Section 1.02 Computation of Time Periods. In this Agreement in the computation of periods of time from a specified date to a later specified date, the word “from” means “from and including” and the words “to” and “until” each means “to but excluding”.
Section 1.03 Accounting Terms; Changes in GAAP. (a) All accounting terms not specifically defined in this Agreement shall be construed in accordance with GAAP applied on a consistent basis.
(a) Unless otherwise indicated, all financial statements of the Borrower and the Parent, all calculations for compliance with covenants in this Agreement, and all calculations of any amounts to be calculated under the definitions in Section 1.01 shall be based upon the Consolidated accounts of the Borrower, the Parent and their respective Subsidiaries (as applicable) in accordance with GAAP.
(b) If any changes in accounting principles after the Closing Date required by GAAP or the Financial Accounting Standards Board of the American Institute of Certified Public Accountants or similar agencies results in a change in the method of calculation of, or affects the results of such calculation of, any of the financial covenants, standards or terms found in this Agreement, then the parties shall enter into and diligently pursue negotiations in order to amend such financial covenants, standards or terms so as to equitably reflect such change, with the desired result that the criteria for evaluating the financial condition of the Parent and Borrower and their respective Subsidiaries (determined on a Consolidated basis) shall be the same after such change as if such change had not been made. Until covenants, standards, or terms of this Agreement are amended in accordance with this Section 1.3(b), such covenants, standards and terms shall be computed and determined in accordance with accounting principles in effect prior to such change in accounting principles.

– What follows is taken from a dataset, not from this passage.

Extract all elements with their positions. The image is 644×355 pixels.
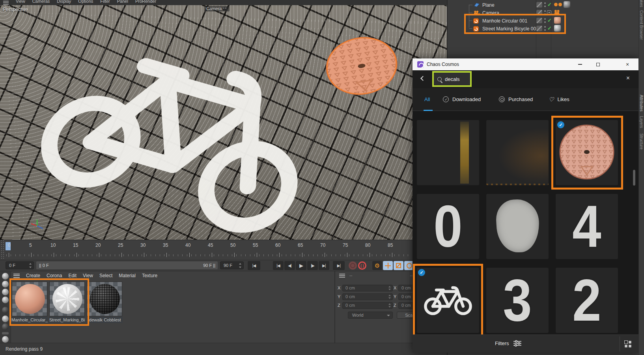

(c) Notwithstanding any other provision contained herein, all terms of an accounting or financial nature used herein shall be construed, and all computations of amounts and ratios referred to herein shall be made (i) without giving effect to any election under Accounting Standards Codification 825‑10‑25 (or any other Accounting Standards Codification or Financial Accounting Standard having a similar result or effect) to value any Indebtedness or other liabilities of the Parent, the Borrower or any of their respective Subsidiaries at “fair value”, as defined therein, (ii) without giving effect to any treatment of Indebtedness in respect of convertible debt instruments under Accounting Standards Codification 470‑20 (or any other Accounting Standards Codification or Financial Accounting Standard having a similar result or effect) to value any such Indebtedness in a reduced or bifurcated manner as described therein, and such Indebtedness shall at all times be valued at the full stated principal amount thereof and (iii) without giving effect to any change to GAAP occurring after the date hereof as a result of the adoption of any proposals set forth in the Proposed Accounting Standards Update, Leases (Topic 840), issued by the Financial Accounting Standards Board on August 17, 2010, the Proposed Accounting Standards Update, Leases (Topic 842), issued by the Financial Accounting Standards Board on May 16, 2013, or any other proposals issued by the Financial Accounting Standards Board in connection therewith, in each case if such change would require treating any lease (or similar arrangement conveying the right to use) as a capital lease where such lease (or similar arrangement) was not required to be so treated under GAAP as in effect on the date hereof.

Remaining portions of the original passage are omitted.